In a private conversation, the officer tells his wife that he cannot lie. His wife responds that she and the children need him. Before the court, the officer therefore claims to have had reliable information but that he can not recall the source. His statement does not seem credible. One of the soldiers wore a helmet with a camera during the skirmish, and the footage shows the officer shouting that he wants the helicopter, but does not care who is in the building. In the end, one of the soldiers appears as a witness and claims that he saw gunfire coming from the building during the skirmish. He says he informed the officer. The statement is awkward, to put it mildly, but the officer comes free.
The movie makes it quite clear that the commanding officer faced a dilemma during the skirmish. By ordering the building to be bombed he broke the rules according to which he had to protect civilian people. On the other hand, his duty was to save his soldier’s life, and the attack of the building served that purpose. Had he not given the order, the injured man would have died. In this setting, every option the officer had was bad.

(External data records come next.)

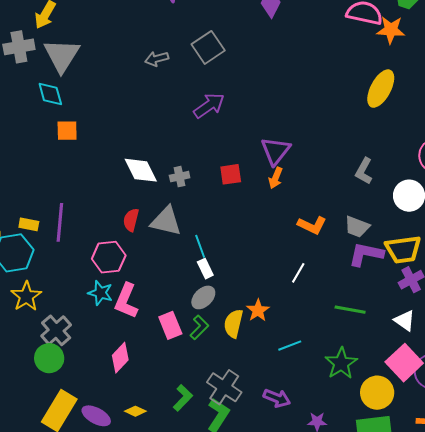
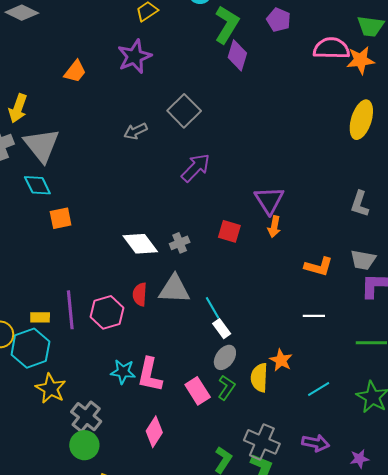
red square: (231, 174) -> (229, 231), turned 35
pink hexagon: (109, 257) -> (107, 312), moved
white line: (298, 273) -> (314, 316), turned 70

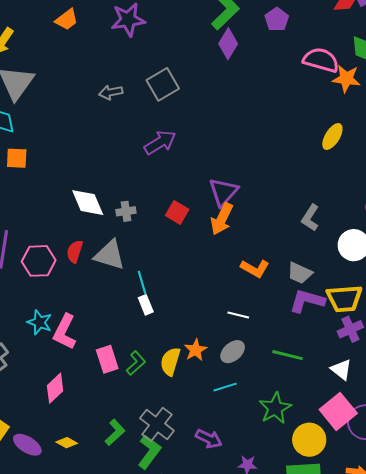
yellow ellipse: (361, 120) -> (332, 136), size x0.7
orange arrow: (274, 227) -> (222, 219), size x1.5
gray ellipse: (225, 357) -> (233, 352), moved

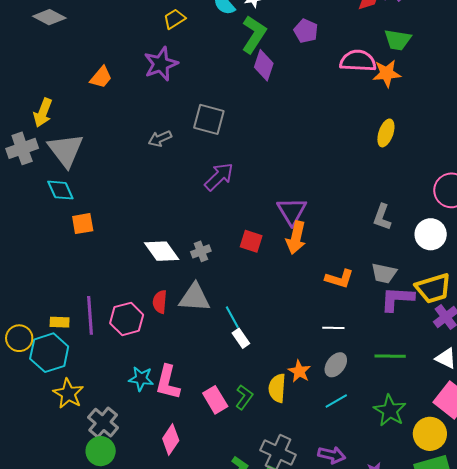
gray square: (163, 84) -> (209, 119), turned -32

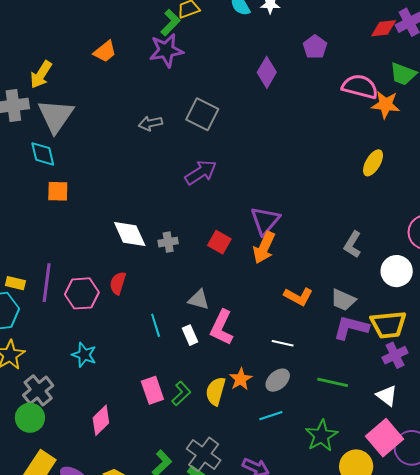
green L-shape: (254, 34) -> (170, 23), moved, size x0.7
gray triangle: (195, 298) -> (199, 300), moved, size x0.7
cyan line: (232, 317) -> (156, 325), moved
pink L-shape: (168, 382) -> (222, 327), moved

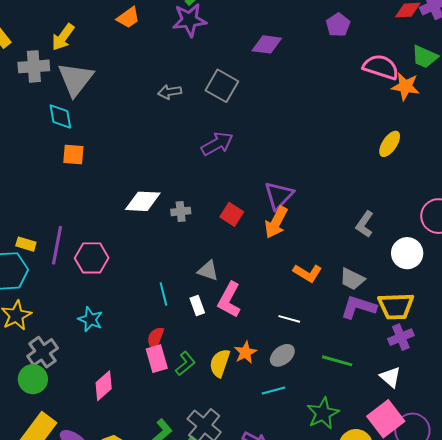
purple diamond: (267, 72) -> (267, 44), moved, turned 64
white diamond: (130, 234) -> (143, 201), turned -66
red semicircle: (118, 283) -> (155, 338), moved

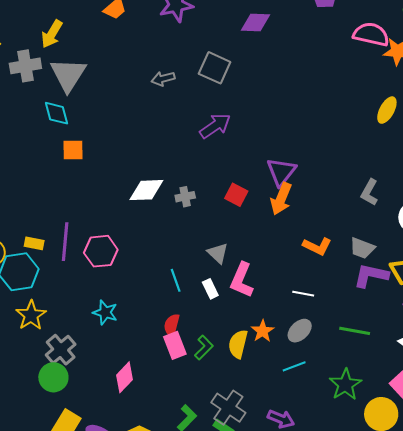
gray triangle: (208, 271) -> (218, 253), turned 30

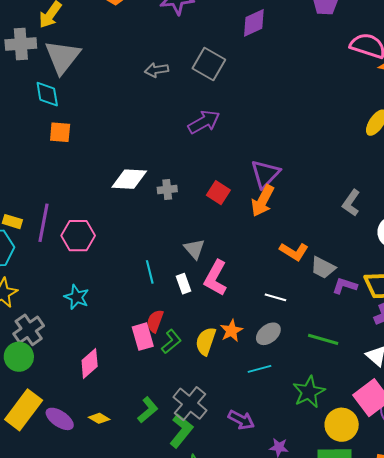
purple diamond: (255, 22) -> (254, 23), turned -32
gray trapezoid: (362, 248) -> (323, 268), moved
purple L-shape: (371, 276) -> (345, 286), size x0.7
red semicircle: (172, 325) -> (155, 321), moved

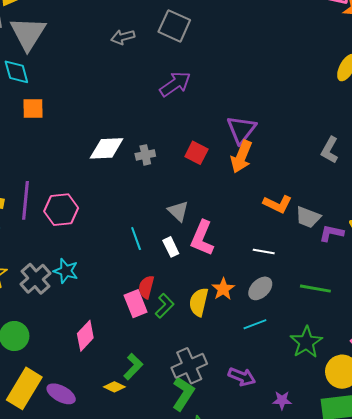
gray cross: (29, 330) -> (35, 279), moved
gray cross: (190, 404) -> (189, 366), turned 32
green L-shape: (148, 410) -> (133, 367), moved
yellow diamond: (99, 418) -> (114, 387), moved

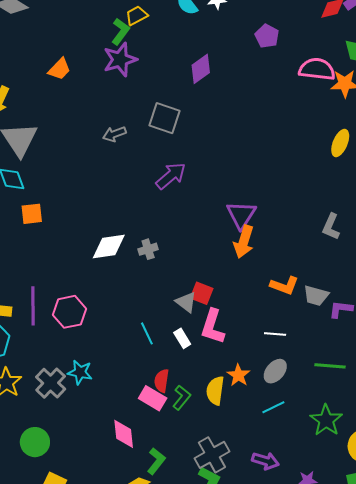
red square: (196, 153) -> (202, 293), moved
pink rectangle: (136, 304) -> (153, 398), turned -32
pink diamond: (85, 336) -> (124, 434), moved, turned -44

The screenplay makes no judgment. It shows that judge and jury happily accept the dubious witness statement as valid because they do not want to punish the officer. It is made quite obvious that they empathise with him. The implication is impunity after a war crime. The movie shows the officer’s strong feelings of guilt, but does not offer a solution. In the ancient Greek sense, the ethical dilemma is tragic because however the hero acts, he is doomed.
The film shows the great disparity between Denmark and Afghanistan. In Denmark, everything is ordered well. Parents worry about how their children’s emotions develop, and in a medical emergency, they simply rush to the hospital. In Afghanistan, parents worry about their children’s mere survival and cannot protect them from violence. In Denmark, the rule of law is taken seriously, while in Afghanistan various armed groups, including NATO troops, take the law into their own hands. People who live in Denmark cannot understand what is going on in Afghanistan, and even the troops deployed to the country largely remain clueless. They don’t speak the local language, they are homesick, and they do not think their mission is helpful. In the end, the court emphasises with the soldier and takes the rule of law less seriously than Danish norms would normally demand.